If you could give one piece of advice to a young band just starting out, trying to navigate the wild west of independent music, what would it be?
John Moloney: Learn how to talk to and respect people on a basic level and it’ll all be okay. Be nice to everybody.
Okay, last one, and it’s a big one because we’re hyped for this: You’re headlining Friday at Dromfest 2025! What are you most looking forward to about Dromfest, and can we expect some surprises, some deep cuts, or maybe even something entirely new when you hit that stage? Give us a hint, man!

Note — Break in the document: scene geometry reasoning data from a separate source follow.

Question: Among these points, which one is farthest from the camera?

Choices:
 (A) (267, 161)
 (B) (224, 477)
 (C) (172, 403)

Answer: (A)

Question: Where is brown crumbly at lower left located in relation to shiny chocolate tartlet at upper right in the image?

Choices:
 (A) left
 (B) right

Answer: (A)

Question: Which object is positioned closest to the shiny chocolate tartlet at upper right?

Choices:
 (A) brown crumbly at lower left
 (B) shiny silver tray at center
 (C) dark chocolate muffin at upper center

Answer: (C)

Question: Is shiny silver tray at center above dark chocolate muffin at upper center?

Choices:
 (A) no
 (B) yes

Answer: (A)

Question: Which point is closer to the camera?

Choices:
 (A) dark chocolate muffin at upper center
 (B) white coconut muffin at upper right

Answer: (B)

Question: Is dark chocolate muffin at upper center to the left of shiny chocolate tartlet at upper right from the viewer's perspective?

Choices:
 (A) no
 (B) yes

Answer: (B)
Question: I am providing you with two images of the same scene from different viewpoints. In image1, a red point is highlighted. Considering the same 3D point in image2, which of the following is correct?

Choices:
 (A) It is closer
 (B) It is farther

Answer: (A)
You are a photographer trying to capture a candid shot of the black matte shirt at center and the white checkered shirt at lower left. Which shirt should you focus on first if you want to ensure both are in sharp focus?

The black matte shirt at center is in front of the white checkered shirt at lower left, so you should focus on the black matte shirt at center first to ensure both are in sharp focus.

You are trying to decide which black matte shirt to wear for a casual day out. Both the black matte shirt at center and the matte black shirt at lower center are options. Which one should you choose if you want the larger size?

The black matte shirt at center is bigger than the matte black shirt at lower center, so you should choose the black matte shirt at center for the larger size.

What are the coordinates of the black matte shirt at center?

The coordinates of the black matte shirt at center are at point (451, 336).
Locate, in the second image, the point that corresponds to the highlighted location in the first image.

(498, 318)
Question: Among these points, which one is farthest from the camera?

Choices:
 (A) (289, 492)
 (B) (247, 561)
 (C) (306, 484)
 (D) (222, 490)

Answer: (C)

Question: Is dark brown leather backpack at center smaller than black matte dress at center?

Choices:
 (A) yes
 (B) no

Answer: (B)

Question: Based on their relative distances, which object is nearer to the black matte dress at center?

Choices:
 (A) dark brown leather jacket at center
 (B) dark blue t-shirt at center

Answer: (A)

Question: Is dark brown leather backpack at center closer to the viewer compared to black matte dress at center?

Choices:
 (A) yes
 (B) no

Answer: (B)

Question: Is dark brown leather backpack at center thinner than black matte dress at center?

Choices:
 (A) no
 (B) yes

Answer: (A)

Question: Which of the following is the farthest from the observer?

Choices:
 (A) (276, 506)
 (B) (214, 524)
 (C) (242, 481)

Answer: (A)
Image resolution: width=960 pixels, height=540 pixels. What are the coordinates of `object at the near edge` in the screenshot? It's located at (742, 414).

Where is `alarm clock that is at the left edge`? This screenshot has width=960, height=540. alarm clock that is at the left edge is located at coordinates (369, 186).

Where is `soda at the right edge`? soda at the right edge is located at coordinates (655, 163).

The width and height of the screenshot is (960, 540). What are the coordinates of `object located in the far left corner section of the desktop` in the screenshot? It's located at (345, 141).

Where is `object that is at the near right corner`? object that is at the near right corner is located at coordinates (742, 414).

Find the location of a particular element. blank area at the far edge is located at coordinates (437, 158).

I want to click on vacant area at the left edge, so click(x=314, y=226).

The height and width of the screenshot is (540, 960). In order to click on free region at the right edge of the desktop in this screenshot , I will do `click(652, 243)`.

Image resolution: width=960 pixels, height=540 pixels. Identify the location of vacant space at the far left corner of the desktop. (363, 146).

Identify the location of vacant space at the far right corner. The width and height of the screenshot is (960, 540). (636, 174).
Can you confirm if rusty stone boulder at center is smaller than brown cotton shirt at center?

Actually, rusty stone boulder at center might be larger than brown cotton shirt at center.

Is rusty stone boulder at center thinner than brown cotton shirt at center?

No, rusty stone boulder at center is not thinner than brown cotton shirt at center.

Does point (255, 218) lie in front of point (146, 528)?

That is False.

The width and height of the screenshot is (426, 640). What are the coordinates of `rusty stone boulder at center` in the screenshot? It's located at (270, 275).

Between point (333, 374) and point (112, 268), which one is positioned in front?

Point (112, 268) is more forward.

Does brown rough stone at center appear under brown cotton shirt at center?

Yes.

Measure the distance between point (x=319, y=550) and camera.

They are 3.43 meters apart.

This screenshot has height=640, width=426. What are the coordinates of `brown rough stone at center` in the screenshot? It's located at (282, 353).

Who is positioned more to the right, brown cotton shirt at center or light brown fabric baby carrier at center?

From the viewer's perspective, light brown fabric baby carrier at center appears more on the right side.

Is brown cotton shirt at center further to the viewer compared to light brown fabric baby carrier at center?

John Moloney: We’re truly psyched to be asked to play and it’s an honor to be included with a lot of the bands who were influential and supportive to us when we started out in Boston and Cambridge. Who knows what’ll happen… or even better, “you tell me what’s gonna happen…”
Ron Schneiderman: It’s such a treat to be asked to play at Dromfest. Personally, I have known Al and Sandy for over 30 years. I knew Dromedary when it was Footstone, Cuppa Joe, and Melting Hopefuls records. The label represents what the deep underground can be if it stays true to being a caring, enthusiastic, and dedicated community. Headlining on Friday night is gonna be great, and look at the Saturday lineup: Yo La Tengo AND Moviola… only Al could have pulled that off!

What if I were to invite you to my place in this little town and we have the whole day spinning records… what kind of stuff would we listen to? Weird, wacko, complete lo-fi underground, maybe some cosmic privately pressed jazz? Tell us some records that are not often mentioned…
Ron Schneiderman: Lately my phone has been flipping between Wackies samplers, Melanie Martinez, and lots of Jason Molina. And whatever the algorithm chooses when I forget to check. I am certain there are far deeper cuts others would bring to your party.